Posted by: Brooks | Sep 20, 2005 1:51:10 AM
There may be some good coming from this. Suppose Kozlowski gets sent to Attica - which is entirely within the realm of possibility under NYS' current policies. When some of his friends (the ones he still has) come to visit, they will get to see just what country clubs Attica and other state prisons are like. While Sol Wachtler made a public change of heart after his incarceration - from lock-'em-up into there's-gotta-be-something-better-than-prison - no one really listened to him (particularly because his crime was so bizaare). Let some of Kozlowski's friends take the bus ride to Dannemora and see what it's like. Maybe then (but not likely) we'll get some prominent people talking about reforming the prison-industrial complex.

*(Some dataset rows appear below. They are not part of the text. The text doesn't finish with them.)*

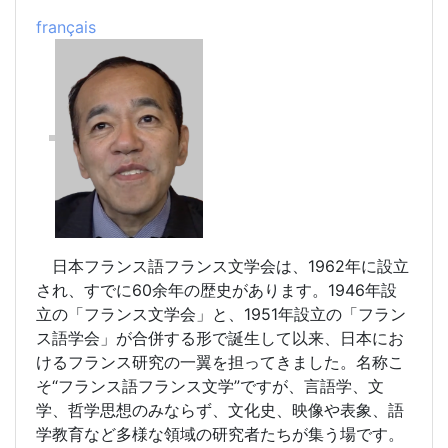
fran
ç
ais
日本フランス語フランス文学会は、1962年に設立
され、すでに60余年の歴史があります。1946年設
立の「フランス文学会」と、1951年設立の「フラン
ス語学会」が合併する形で誕生して以来、日本にお
けるフランス研究の一翼を担ってきました。名称こ
そ“フランス語フランス文学”ですが、言語学、文
学、哲学思想のみならず、文化史、映像や表象、語
学教育など多様な領域の研究者たちが集う場です。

Posted by: scribe | Sep 20, 2005 11:01:37 AM
Update: The NY Times has an editorial on Kozlowski's sentence today, at http://www.nytimes.com/2005/09/20/opinion/20tue4.html, that highlights the "objective application" concern I raised in my initial post. The Times argues that if a "hard time" factor is taken into consideration at sentencing, it inevitably and unfairly will favor "suit and tie" defendants over "jeans and t-shirt" defendants, and that "any small-time embezzler convicted in New York State faces the same horror of bunking with violent criminals," and therefore so should Kozlowski.

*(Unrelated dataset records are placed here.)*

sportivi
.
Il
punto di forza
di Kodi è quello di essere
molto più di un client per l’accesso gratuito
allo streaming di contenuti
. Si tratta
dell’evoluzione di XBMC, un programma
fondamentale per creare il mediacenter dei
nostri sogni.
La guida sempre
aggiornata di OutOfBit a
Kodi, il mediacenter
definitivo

Posted by: Brooks | Sep 20, 2005 1:22:16 PM
Kozlowski will be able to buy prison protection, so I wouldn't worry too much about him. Anyhow, when I was 16 or so a friend did some serious vandalizing. He was a little guy (5'2" and 110 lbs.). The issue was whether he should be tried as a juvenile or an adult. His lawyer argued that he should be tried as a juvenile since he would never survive an adult prison. The judge agreed.
I think a judge who is not sympathetic to the argument that conditions of confinement are part of punishment is complicit in prison rape. Judge Posner wrote in a DeShaneyesq case (paraphrase): "In either case the state would be a doer of harm rather than merely an inept rescuer, just as the Roman state was a doer of harm when it threw Christians to lions." If a judge knows that a defendant will be raped, and he throws him into prison anyway, the judge is as much responsible for the harm suffered as are the lions.